Incorrect task slots getting created in K8S multi pod deployment

Hi,

We have a K8S deployment where temporal server(Front end - 3 pods, 4 cores 4GB each ; History - 5 pods, 8 cores 8GB each; Matching - 3 pods, 4 cores 4GB each, 4K shards, matching queue partitions at 4) as well as our microservices(hosting workers) deployed in same cluster. Have 12 pods of our service and observed that temporal_worker_task_slots_available get emitted only from few pods out of those 12. And especially this behavior is intermittent and at times when it is not being emitted from any of the pods, still workflows run successfully. We have a code similar to GitHub - applicaai/spring-boot-starter-temporal: The driver making it convenient to use Temporal with Spring Boot. to initialize the workers and all the startup code via a library.
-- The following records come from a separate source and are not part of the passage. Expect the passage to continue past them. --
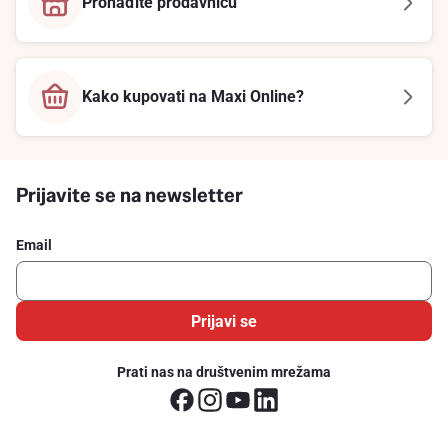
Pronađite prodavnicu
Kako kupovati na Maxi Online?
Prijavite se na newsletter
Email
Prijavi se
Prati nas na društvenim mrežama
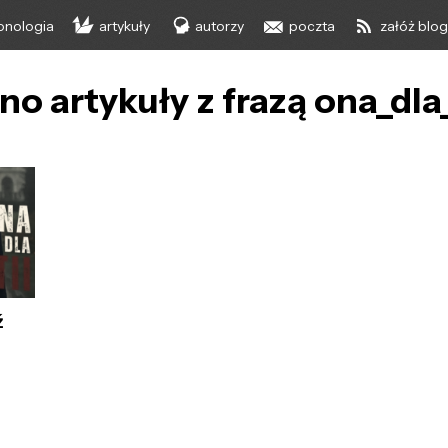
onologia
artykuły
autorzy
poczta
załóż blo
no artykuły z frazą ona_dla
ź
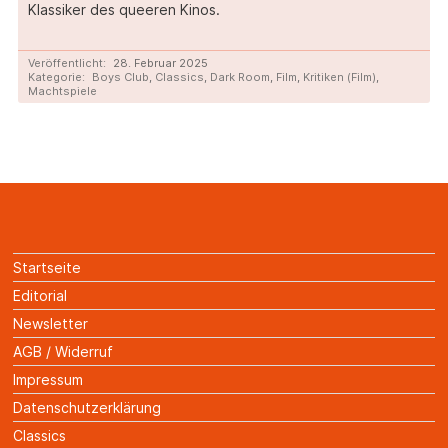
Klassiker des queeren Kinos.
Veröffentlicht:
28. Februar 2025
Kategorie:
Boys Club
,
Classics
,
Dark Room
,
Film
,
Kritiken (Film)
,
Machtspiele
Startseite
Editorial
Newsletter
AGB / Widerruf
Impressum
Datenschutzerklärung
Classics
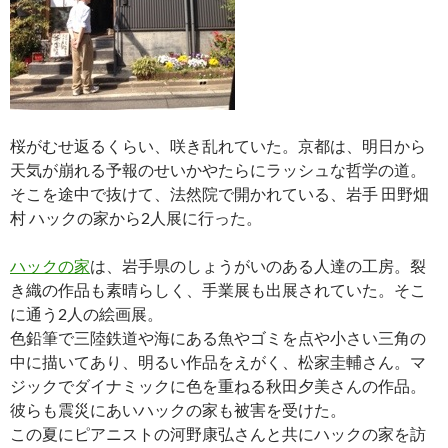
桜がむせ返るくらい、咲き乱れていた。京都は、明日から
天気が崩れる予報のせいかやたらにラッシュな哲学の道。
そこを途中で抜けて、法然院で開かれている、岩手 田野畑
村 ハックの家から2人展に行った。
ハックの家
は、岩手県のしょうがいのある人達の工房。裂
き織の作品も素晴らしく、手業展も出展されていた。そこ
に通う2人の絵画展。
色鉛筆で三陸鉄道や海にある魚やゴミを点や小さい三角の
中に描いてあり、明るい作品をえがく、松家圭輔さん。マ
ジックでダイナミックに色を重ねる秋田夕美さんの作品。
彼らも震災にあいハックの家も被害を受けた。
この夏にピアニストの河野康弘さんと共にハックの家を訪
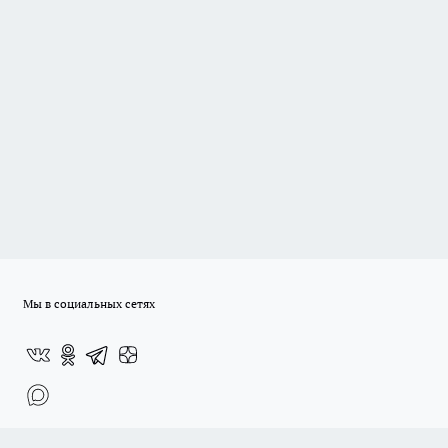
Мы в социальных сетях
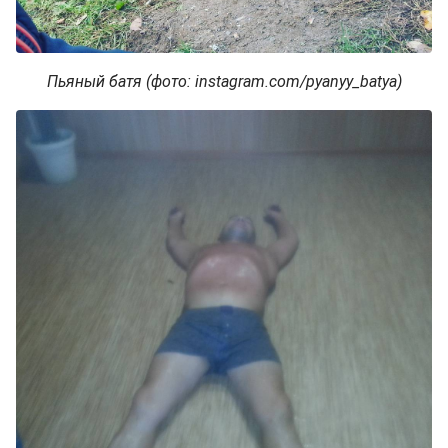
Пьяный батя (фото: instagram.com/pyanyy_batya)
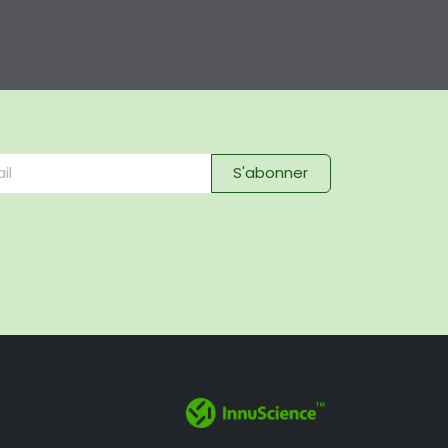
S'abonner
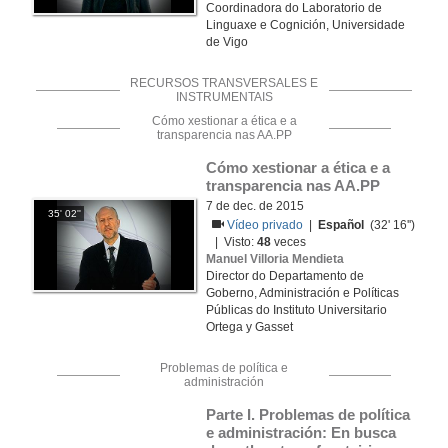
Coordinadora do Laboratorio de
Linguaxe e Cognición, Universidade
de Vigo
RECURSOS TRANSVERSALES E
INSTRUMENTAIS
Cómo xestionar a ética e a
transparencia nas AA.PP
Cómo xestionar a ética e a 
transparencia nas AA.PP
7 de dec. de 2015
35' 02''
Vídeo privado
|
Español
(32' 16'')
| Visto:
48
veces
Manuel Villoria Mendieta
Director do Departamento de
Goberno, Administración e Políticas
Públicas do Instituto Universitario
Ortega y Gasset
Problemas de política e
administración
Parte I. Problemas de política 
e administración: En busca 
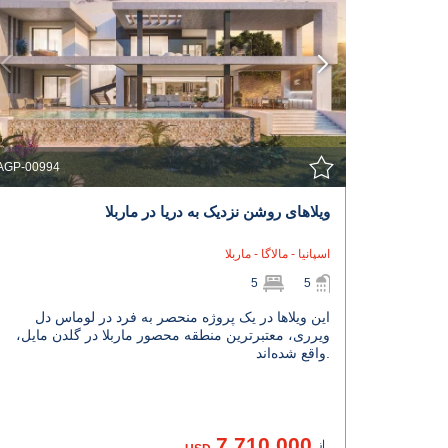
مشاهده جزئیات
با نمایندگی تماس بگیرید
AGP-00994
ویلاهای روشن نزدیک به دریا در ماربلا
اسپانیا - مالاگا - ماربلا
5
5
این ویلاها در یک پروژه منحصر به فرد در لوماس دل
ویرری، معتبرترین منطقه محصور ماربلا در گلدن مایل،
واقع شده‌اند.
7.710.000
از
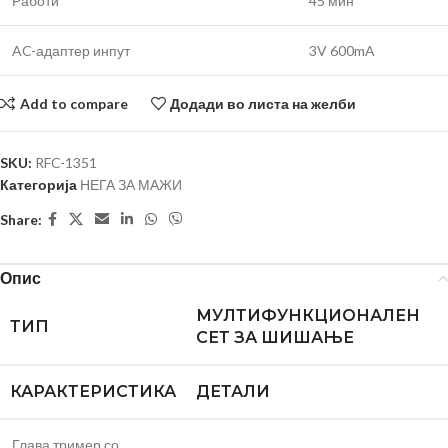
Работи
45 мин
AC-адаптер инпут
3V 600mA
Add to compare
Додади во листа на желби
SKU:
RFC-1351
Категорија
НЕГА ЗА МАЖИ
Share:
Опис
МУЛТИФУНКЦИОНАЛЕН
ТИП
СЕТ ЗА ШИШАЊЕ
КАРАКТЕРИСТИКА
ДЕТАЛИ
Глава тример со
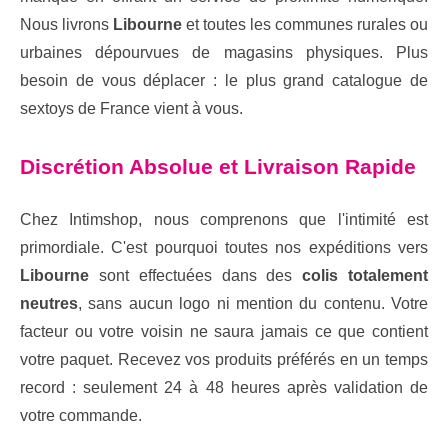
Nous livrons
Libourne
et toutes les communes rurales ou
urbaines dépourvues de magasins physiques. Plus
besoin de vous déplacer : le plus grand catalogue de
sextoys de France vient à vous.
Discrétion Absolue et Livraison Rapide
Chez Intimshop, nous comprenons que l'intimité est
primordiale. C'est pourquoi toutes nos expéditions vers
Libourne
sont effectuées dans des
colis totalement
neutres
, sans aucun logo ni mention du contenu. Votre
facteur ou votre voisin ne saura jamais ce que contient
votre paquet. Recevez vos produits préférés en un temps
record : seulement 24 à 48 heures après validation de
votre commande.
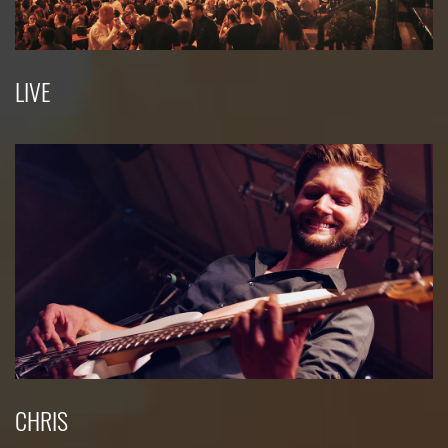
LIVE
CHRIS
Below are my queries :

  1. Has anyone faced similar issue where slots are being generated intermittently or any similar issue faced when using the above mentioned starter project ?
  2. Even when temporal_worker_task_slots_available was not being emitted from a single pod, how is it possible that workflows are running successfully without any errors?

We already asked this kind of query as part of another post(Seeing high latencies between two subsequent activity task executions - #15 by Yimin_Chen), but did not receive an answer related to this specific question, hence asking it in a separate thread.

Please guide.

observed that temporal_worker_task_slots_available get emitted only from few pods

One maybe obvious thing to check is if all your pods are running on java sdk 1.8.0 or greater.
Another is if you are checking with Grafana to see if you don’t get results for none of the labels:
`worker_type=“ActivityWorker”

`worker_type=“LocalActivityWorker”

worker_type=“WorkflowWorker”

still workflows run successfully.

For the workflows that are completing, can you check the “identity” value of their first WorkflowTaskStarted event in history and see if its the identity of any of the workers in pods that are not emitting this metric?
You can set custom identity via WorkflowClientOptions if that makes it easier.

@tihomir ok, will check on the identity part and confirm back on Monday.
Another thing to mention is that when worker initialization is done via spring-boot-starter-temporal/src/main/java/ai/applica/spring/boot at master · applicaai/spring-boot-starter-temporal · GitHub then we see this kind of inconsistent worker creation when we scale up the worker pods in K8S setup. If we do not use the above code and move the worker initialization in our spring boot application without the above annotations, then it seems to be working perfectly fine.

Below are the files doing the annotation processing and creating worker threads :

Do you see any problem in above code of worker creation? It would be really helpful if you can guide on the same…

It would be great if someone sheds light on this area…

then we see this kind of inconsistent worker creation when we scale up the worker pods in K8S setup

We cannot provide support for the mentioned spring boot starter as we don’t control the code and cannot fix possible issues/bugs. Best maybe to ask them as this seems not Temporal related issues.

We are working on spring boot integration within the Temporal SDK, see here. This will be evolved in the future.

If we do not use the above code and move the worker initialization in our spring boot application without the above annotations, then it seems to be working perfectly fine.

Ok it sounds like this is the best way to go then to bypass possible issues / bugs with the mentioned library/starter.

Thanks @tihomir for the clarification and will keep any eye on the springboot support for temporal.
Also, when i checked on the identity part, can see no. of pollers in web ui equals to the no. of worker pods, but somehow the slots are not being emitted by all those pods in prometheus.